Train station in Pennsylvania, US

Cheyney station is a train station in Thornbury Township, Delaware County, Pennsylvania. It currently serves as a stop on the West Chester Railroad tourist railroad line, and previously served as a station for the Pennsylvania Railroad and SEPTA.

==History==
Originally called Cheyney's Shops station, the station was originally located in a brick structure (now a private residence) that still stands on Station Road just east of Cheyney Road. The current station building is home to the Cheyney Post Office. The original "Cheyney's Shops" dated from the late 18th century and were located on the north west and north east corners of the intersection of Creek and Cheyney Roads. The original Cheyney Post Office was located there.

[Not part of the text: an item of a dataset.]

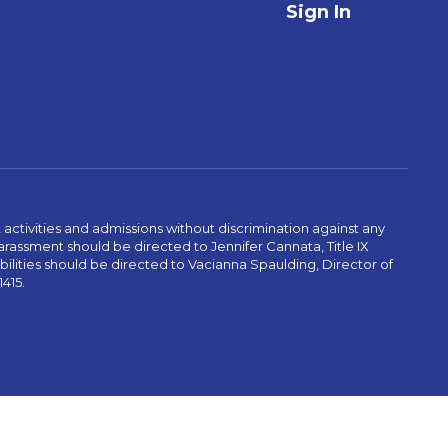
Sign In
activities and admissions without discrimination against any
r harassment should be directed to Jennifer Cannata, Title IX
abilities should be directed to Vacianna Spaulding, Director of
1415.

William Cheyney was the first postmaster in 1835. When the railroad came through Cheyney, the post office was moved to Station Road. There are old maps that show "Cheyney" to be located at the intersection of Creek and Cheyney Roads. All the newer maps show the location of "Cheyney" to be on Station Road.

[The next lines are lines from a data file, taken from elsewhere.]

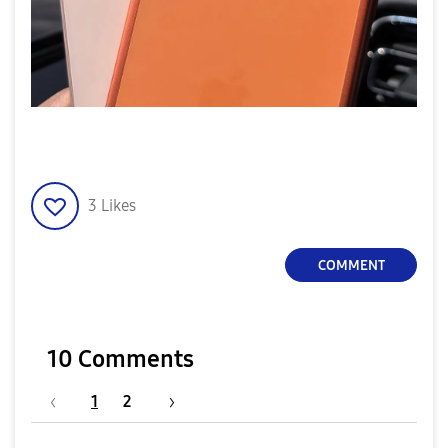
3
Likes
COMMENT
10 Comments
1
2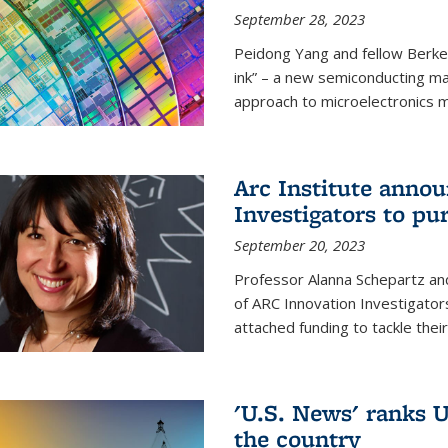
September 28, 2023
Peidong Yang and fellow Berke
ink” – a new semiconducting ma
approach to microelectronics m
Arc Institute anno
Investigators to pu
September 20, 2023
Professor Alanna Schepartz and
of ARC Innovation Investigators
attached funding to tackle thei
'U.S. News' ranks U
the country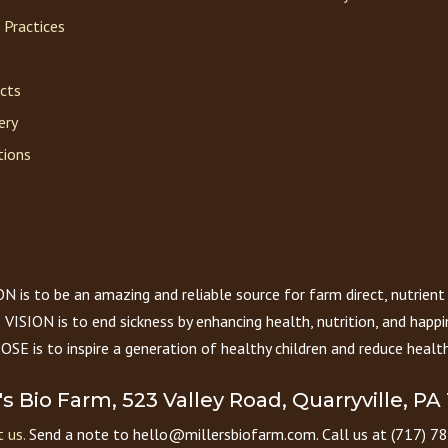
 Practices
acts
ery
tions
 is to be an amazing and reliable source for farm direct, nutrient
VISION is to end sickness by enhancing health, nutrition, and happi
E is to inspire a generation of healthy children and reduce health
r's Bio Farm, 523 Valley Road, Quarryville, PA
 us.
Send a note to hello@millersbiofarm.com. Call us at (717) 7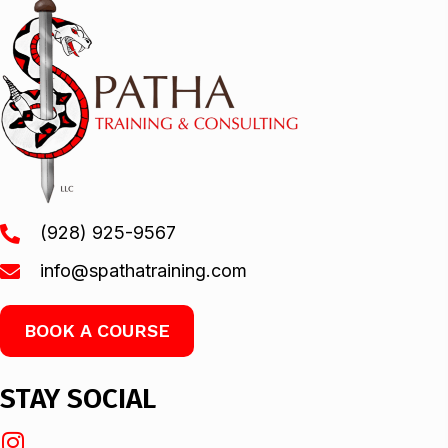
(928) 925-9567
info@spathatraining.com
BOOK A COURSE
STAY SOCIAL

The last remaining portion of the Cheyney's Shops are on the north east corner of Creek and Cheyney Roads. Cheyney University tore down all the original buildings located on the north west corner in the late 1960s or early 1970s. This group of buildings consisted of a Hotel, General Store/Post Office and Blacksmiths shop as well as a large bank barn. A stone Wheelwrights shop and two other related original buildings are located on the opposite corner and still survive today.

The current station was built in 1900 by the Philadelphia, Wilmington and Baltimore Railroad. It was managed by the Pennsylvania Railroad after the companies merged, and was later taken over by SEPTA for SEPTA Regional Rail's R3 West Chester Line. SEPTA discontinued regular passenger service in September 1986, due to deteriorating track conditions and Chester County's desire to expand facilities at Exton station on the Paoli/Thorndale Line. Service was restored by the West Chester Railroad in 1997, a privately owned and operated heritage railway that operates between Glen Mills and West Chester on weekends.